Existe, en mi opinión, otra forma de actuar. Si queremos construir ciudades de cero, empecemos de cero. Un nuevo proceso, un nuevo lenguaje: personas en vez de usuarios. Nuestras necesidades y deseos, utilizando la jerga arquitectónica, son los cimientos de cualquier proyecto y no como ocurre a menudo, los revestimientos del mismo. Lo que quiero decir es que hay que comenzar por entender cualitativamente —en contraposición a cuantitativamente— lo local, nuestras costumbres, lo que nos une como comunidad, como familias, como creyentes y los espacios en los que expresamos esos sentimientos compartidos. En lugar de diseñar el comportamiento, escuchémoslo. Diseñar, en palabras del urbanista Jan Gehl, partiendo de la vida y no de los edificios. Comencemos con un programa que estudie la forma en que las personas pasan su tiempo y no la forma en la que utilizamos el espacio, que es por otro lado, como suele hacerse. Hagamos esto y podremos construir ciudades que funcionan.

Masterplan experiencial para la Universidad de Brighton. Imagen Annemarieke Kloosterhof

Masterplan experiencial para la Universidad de Brighton. Imagen Annemarieke Kloosterhof

Soy consciente de que todo esto es muy fácil de decir. Sin embargo, nada es nuevo. “El masterplan experiencial” es el nuevo término acuñado para definir la correcta construcción de ciudades. Surge de la comprensión de lo que significa cuidar de las personas. Encontramos sus antecedentes modernos en la noción de campus y en un tipo de centro de innovación similar al MIT.  En cuanto al pensamiento que sustenta este concepto, existen pocos libros tan fascinantes como A Pattern Language: Towns, Buildings, Construction de Christopher Alexander et al., publicado en 1977, el cual se centra en la arquitectura y la vida urbana y plantea, a través de cientos de soluciones de diseño hipotéticas e inherentemente flexibles, que las personas «deberían diseñar sus hogares, sus calles y sus comunidades». También declara que «los lugares más maravillosos del mundo no han sido creados por arquitectos, sino por personas». La ciudad prefabricada de 40 billones de dólares no es uno de esos lugares maravillosos, aunque los instrumentos de marketing quieran hacernos creer lo contrario.
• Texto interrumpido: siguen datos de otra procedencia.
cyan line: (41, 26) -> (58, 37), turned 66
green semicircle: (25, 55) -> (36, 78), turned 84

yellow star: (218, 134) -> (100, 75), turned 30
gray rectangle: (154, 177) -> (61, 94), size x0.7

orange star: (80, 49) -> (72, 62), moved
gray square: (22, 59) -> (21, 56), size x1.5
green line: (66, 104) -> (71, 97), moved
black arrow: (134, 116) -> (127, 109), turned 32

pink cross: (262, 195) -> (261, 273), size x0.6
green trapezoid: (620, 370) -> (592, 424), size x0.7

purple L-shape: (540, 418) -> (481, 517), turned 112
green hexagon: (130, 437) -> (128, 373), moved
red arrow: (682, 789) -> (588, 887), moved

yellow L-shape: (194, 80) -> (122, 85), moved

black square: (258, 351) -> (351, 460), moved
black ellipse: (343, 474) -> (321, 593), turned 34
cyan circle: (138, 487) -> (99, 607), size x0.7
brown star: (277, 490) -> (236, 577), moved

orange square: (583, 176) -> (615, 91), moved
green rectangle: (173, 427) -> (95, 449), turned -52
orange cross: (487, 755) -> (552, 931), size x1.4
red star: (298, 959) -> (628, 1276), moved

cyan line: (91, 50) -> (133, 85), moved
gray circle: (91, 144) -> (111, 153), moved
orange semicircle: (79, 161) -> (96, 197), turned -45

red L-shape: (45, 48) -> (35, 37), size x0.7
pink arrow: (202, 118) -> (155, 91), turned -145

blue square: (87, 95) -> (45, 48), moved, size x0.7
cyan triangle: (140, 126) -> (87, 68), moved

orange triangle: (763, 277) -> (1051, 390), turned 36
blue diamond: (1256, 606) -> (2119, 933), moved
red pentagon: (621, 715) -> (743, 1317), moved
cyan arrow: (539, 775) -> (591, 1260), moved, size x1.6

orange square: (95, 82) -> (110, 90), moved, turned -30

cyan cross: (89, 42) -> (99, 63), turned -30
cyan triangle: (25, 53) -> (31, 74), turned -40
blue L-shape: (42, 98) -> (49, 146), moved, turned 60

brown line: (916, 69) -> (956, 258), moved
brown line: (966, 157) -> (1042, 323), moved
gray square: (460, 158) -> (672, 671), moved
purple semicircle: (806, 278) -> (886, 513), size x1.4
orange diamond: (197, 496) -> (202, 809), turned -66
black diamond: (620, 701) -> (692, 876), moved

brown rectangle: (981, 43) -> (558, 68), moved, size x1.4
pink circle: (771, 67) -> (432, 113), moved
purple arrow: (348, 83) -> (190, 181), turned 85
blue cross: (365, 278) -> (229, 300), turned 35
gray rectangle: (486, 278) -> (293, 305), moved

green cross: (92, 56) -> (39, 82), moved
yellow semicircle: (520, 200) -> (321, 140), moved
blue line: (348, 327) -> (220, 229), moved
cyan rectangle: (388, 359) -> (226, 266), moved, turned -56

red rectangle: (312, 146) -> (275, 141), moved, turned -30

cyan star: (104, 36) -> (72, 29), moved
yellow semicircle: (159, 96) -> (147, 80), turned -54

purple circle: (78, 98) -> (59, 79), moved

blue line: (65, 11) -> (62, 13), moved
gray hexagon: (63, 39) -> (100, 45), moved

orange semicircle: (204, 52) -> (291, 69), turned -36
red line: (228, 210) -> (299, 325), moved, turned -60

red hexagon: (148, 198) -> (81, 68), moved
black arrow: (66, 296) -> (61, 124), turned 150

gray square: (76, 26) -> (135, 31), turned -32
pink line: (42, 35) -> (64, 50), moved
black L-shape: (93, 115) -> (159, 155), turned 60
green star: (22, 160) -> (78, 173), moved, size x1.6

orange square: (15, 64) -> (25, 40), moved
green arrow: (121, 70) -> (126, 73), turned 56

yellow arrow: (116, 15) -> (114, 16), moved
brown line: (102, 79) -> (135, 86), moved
Los arquitectos e ingenieros también son personas y A Pattern Language es verdaderamente una carta de amor a estas profesiones. Determina —junto con los defensores del diseño experiencial— que debemos templar nuestro amor por los principios universales con una comprensión de los verdaderos deseos y necesidades. Establece que la forma puede seguir a la función o puede no hacerlo, pero nunca a costa de las personas. Asimismo, nos dice que diseñemos las ciudades en base a buenas razones económicas, que las diseñemos con las personas, para que vayan más allá del genio eficiente y efectivo del ingeniero. Debemos diseñar vecindarios abiertos, con un diseño mixto, poroso, que acojan a las personas durante toda su vida. Debemos diseñar para los pobres, para los que pasan dificultades, para los que se enfrentan a desafíos. Debemos diseñar casas para múltiples generaciones, espacios flexibles y autoadaptables. Diseño para lo público, para la participación cívica, para la experiencia compartida. Diseño de comodidades que sean permanentes, semipermanentes y transitorias. Diseño para un futuro ecológico. Hagamos esto y podremos realizar un masterplan de las ciudades basado en los rituales de los individuos, que desarrollen, de abajo hacia arriba, sus propios mitos, y que atraigan, impliquen y proporcionen a las personas una auténtica sensación de pertenencia.